No Nutritional Value

Submitted by 00sara on Tue, 09/25/2007 - 10:50.

Just a rant.....

Life is, metaphorically speaking, lacking all nutrients. It is a journey from the unknown to the unknown. Leaving the traveler completely lost the whole way there. Lately I have realized that everything I think and feel has been constructed by something out of my hands. I have been flirting with success my entire life. One minute longing for it, the next believing there is no such thing. As I continue my path to nowhere, I realize the trail is bare. It essentially has no substance to keep you on it (Disclaimer: this is not a suicide rant). Therefore it is lacking all nutritional value.

Where am I going with this? Honestly no clue. Just a rant. My mind is flooded with hopes, dreams, and regrets. It is a shame that the emotional box does not always get filled for people. That they go about life not really having any substance because they were never taught they had any. The worst part is when you realize the source of the flaw and you sound ungrateful for pointing it out. Those who are supposed to love and support you don’t always know how. Sometimes they think they are, but they just aren’t keeping the lines of communication open to where they can get feedback. Many people won’t admit when they hurt someone. Instead they put their guard up and get angry. I think most have been guilty of this from one time or another. We create defense strategies just to wake up in the morning.
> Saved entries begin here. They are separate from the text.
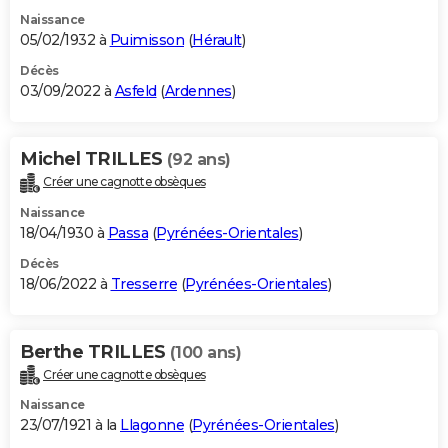
Naissance
05/02/1932 à
Puimisson
(
Hérault
)
Décès
03/09/2022 à
Asfeld
(
Ardennes
)
Michel TRILLES
(92 ans)
Créer une cagnotte obsèques
Naissance
18/04/1930 à
Passa
(
Pyrénées-Orientales
)
Décès
18/06/2022 à
Tresserre
(
Pyrénées-Orientales
)
Berthe TRILLES
(100 ans)
Créer une cagnotte obsèques
Naissance
23/07/1921 à la
Llagonne
(
Pyrénées-Orientales
)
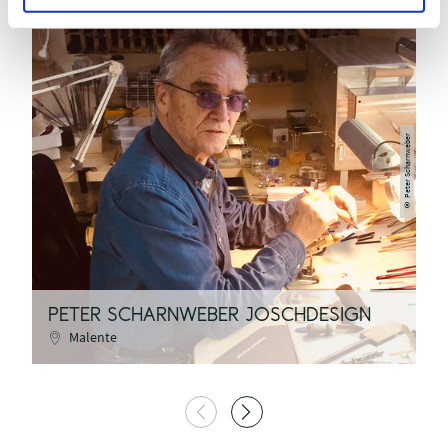
Peter Scharnweber
©
PETER SCHARNWEBER JOSCHDESIGN
A
Malente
I have needed nutrients my entire life. I have needed the “I love you” I only got 3 times from my father 1003 times. I needed to feel worthy without having to work my ass off for a pretty title to show them. Throughout time I realize I just needed support. That was the main source of protein I was lacking. I was filled up on just one low budget multivitamin instead of the handful I needed. I feel like life has become a wasteland for people who are greedy. Life in America has become all about exploiting to the fullest extent. We exploit resources, women, men, children, animals….We decided the economy pack of crap was right for us, but everyone else should have a single serving.

I feel like I need to discover so much more about life. There is the drive that pulls me in a million different directions. I hope it is for a good reason. At least if I experience everything I can I won't be stuck in my box.